Vietnam vet pays tribute to fallen comrades 02:47

(CBS News) WASHINGTON - It was 30 years ago, this week, in the shadow of the Lincoln Memorial. A groundbreaking ceremony was held for a monument unlike any other - the Vietnam Veterans Memorial.

Known to many as "the wall," nearly 3.5 million people visit it each year. CBS Correspondent Barry Petersen went there with the vet who founded the wall - and pored through the decades of mementos left behind.

Jan Scruggs conceived the idea of building the Vietnam Veterans Memorial but he never dreamed so many mementos would be left by visitors to the wall that a warehouse would be needed to store them.

"When people leave things at the wall, people let go of their grief and that was what a lot of what this was about people saying goodbye," Scruggs said.

Some 300,000 items have been left at the memorial - a pair of boots, a letter about Henry Lee Bradshaw, hats, purple hearts, and many dog tags that used to be around the necks of the soldiers while they were in Vietnam.

Scruggs, a Vietnam veteran, started the memorial project with $2,800 of his own money. He went on to raise $8 million.

"When anybody died in Vietnam you just had a feeling nobody would ever remember," Scruggs said. "That's why I had to have their names up there."

There are more than 58,000 names - one of them is Lt. Col Anthony Shine.

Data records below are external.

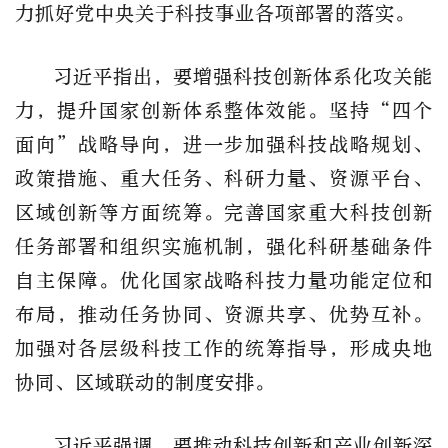
力抓好党中央关于科技事业各项部署的落实。
习近平指出，要增强科技创新体系化攻关能
力，提升国家创新体系整体效能。坚持“四个
面向”战略导向，进一步加强科技战略规划、
政策措施、重大任务、科研力量、资源平台、
区域创新等方面统筹。完善国家重大科技创新
任务部署和组织实施机制，强化科研基础条件
自主保障。优化国家战略科技力量功能定位和
布局，推动任务协同、资源共享、优势互补。
加强对各层级科技工作的统筹指导，形成央地
协同、区域联动的制度安排。
习近平强调，要推动科技创新和产业创新深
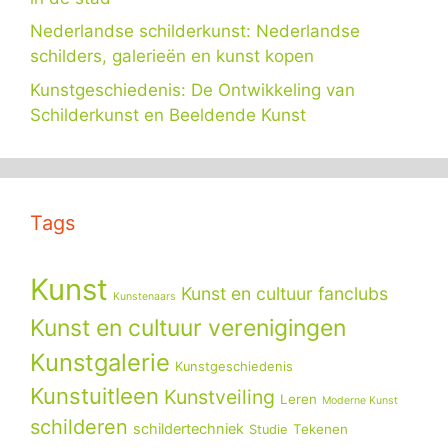
Nederlandse schilderkunst: Nederlandse
schilders, galerieën en kunst kopen
Kunstgeschiedenis: De Ontwikkeling van
Schilderkunst en Beeldende Kunst
Tags
Kunst
Kunst en cultuur fanclubs
Kunstenaars
Kunst en cultuur verenigingen
Kunstgalerie
Kunstgeschiedenis
Kunstuitleen
Kunstveiling
Leren
Moderne Kunst
schilderen
schildertechniek
Tekenen
Studie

The Air Force pilot was listed as missing in action in 1972. His daughter Colleen Shine was only eight years old at the time.

When asked what it is like to see her father's name there Colleen said "I think one of the most amazing qualities of the wall is you see yourself in it I see my father's name here and he's no longer living and his legacy is living that reflection is me."

The wall is also for those too young to remember Vietnam but old enough to learn about the troops who died there.

On the day CBS News visited the Memorial, we found letters left by elementary school students -- one written by a sixth grader named Michael - was addressed to marine "Michael Vasquez."

It read, in part, "Thank you once again from Michael."

"Would you ever imagine 30 years later that a schoolchild named Michael would write a letter to a casualty of Vietnam and say thank you?" Petersen asked.

"It's an amazing thing," Scruggs replied.

For Jan Scruggs, remembering those lost was a comrade's debt of honor, and with every touch, and with every memory left behind - that debt is being paid.